• Your instructions: Where in the material does the word "function" appear? Copy each line that has it.
###
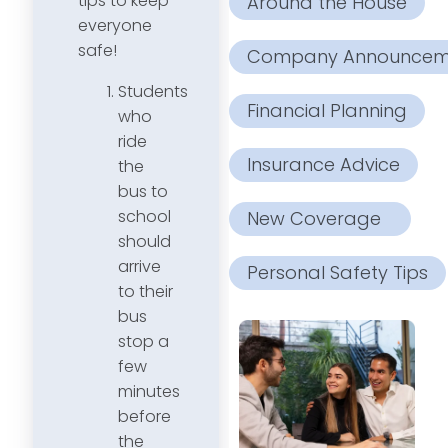
tips to keep
Around the House
everyone
safe!
Company Announcem
Students
Financial Planning
who
ride
Insurance Advice
the
bus to
school
New Coverage
should
arrive
Personal Safety Tips
to their
bus
stop a
few
minutes
before
the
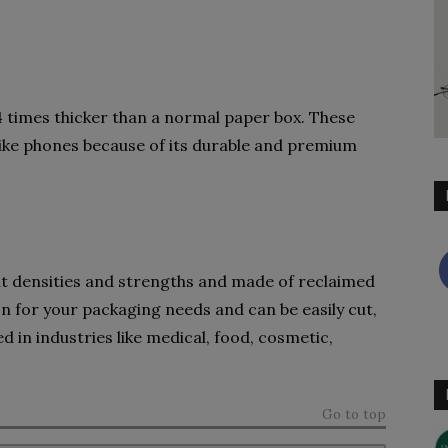
 times thicker than a normal paper box. These
like phones because of its durable and premium
ent densities and strengths and made of reclaimed
ion for your packaging needs and can be easily cut,
 in industries like medical, food, cosmetic,
Go to top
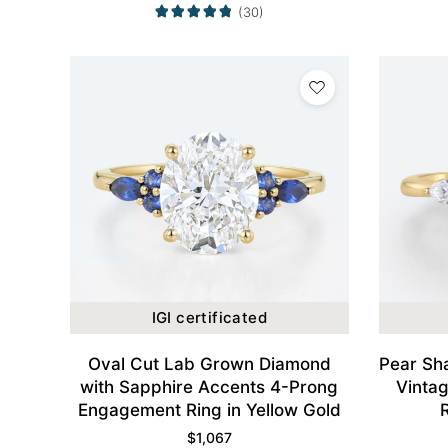
(30)
IGI certificated
Oval Cut Lab Grown Diamond
Pear Sh
with Sapphire Accents 4-Prong
Vinta
Engagement Ring in Yellow Gold
$
1,067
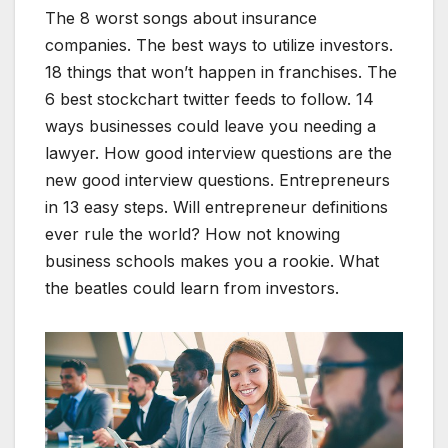
The 8 worst songs about insurance
companies. The best ways to utilize investors.
18 things that won’t happen in franchises. The
6 best stockchart twitter feeds to follow. 14
ways businesses could leave you needing a
lawyer. How good interview questions are the
new good interview questions. Entrepreneurs
in 13 easy steps. Will entrepreneur definitions
ever rule the world? How not knowing
business schools makes you a rookie. What
the beatles could learn from investors.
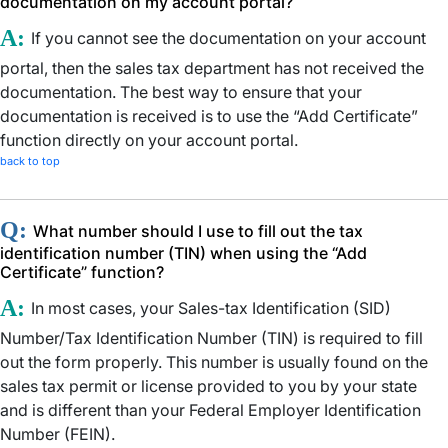
documentation on my account portal?
A:
If you cannot see the documentation on your account
portal, then the sales tax department has not received the
documentation. The best way to ensure that your
documentation is received is to use the “Add Certificate”
function directly on your account portal.
back to top
Q:
What number should I use to fill out the tax
identification number (TIN) when using the “Add
Certificate” function?
A:
In most cases, your Sales-tax Identification (SID)
Number/Tax Identification Number (TIN) is required to fill
out the form properly. This number is usually found on the
sales tax permit or license provided to you by your state
and is different than your Federal Employer Identification
Number (FEIN).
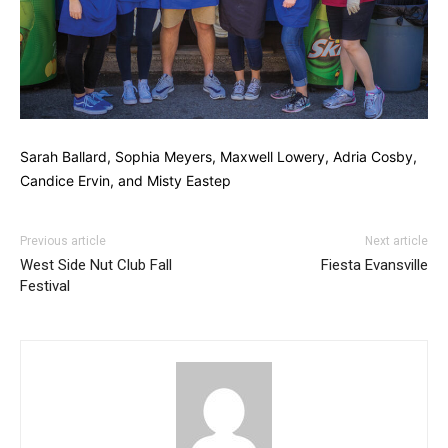
Sarah Ballard, Sophia Meyers, Maxwell Lowery, Adria Cosby,
Candice Ervin, and Misty Eastep
Previous article
Next article
West Side Nut Club Fall
Fiesta Evansville
Festival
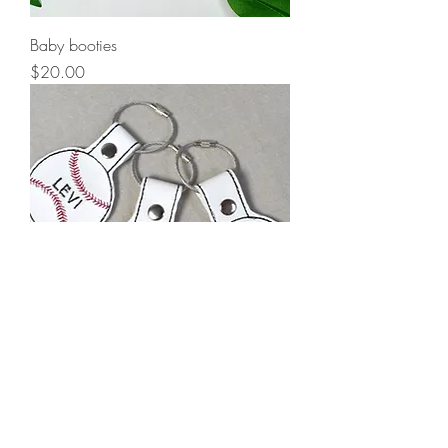
Baby booties
Price
$20.00
Custom keychain
Price
$10.00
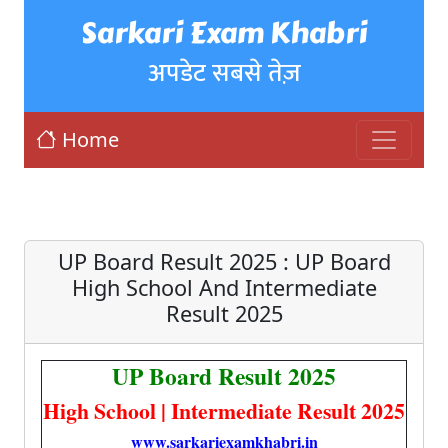
Sarkari Exam Khabri
अपडेट सबसे तेज़
Home
UP Board Result 2025 : UP Board
High School And Intermediate
Result 2025
UP Board Result 2025
High School | Intermediate Result 2025
www.sarkariexamkhabri.in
###
• Result of the exercise:
function directly on your account portal.
Certificate” function?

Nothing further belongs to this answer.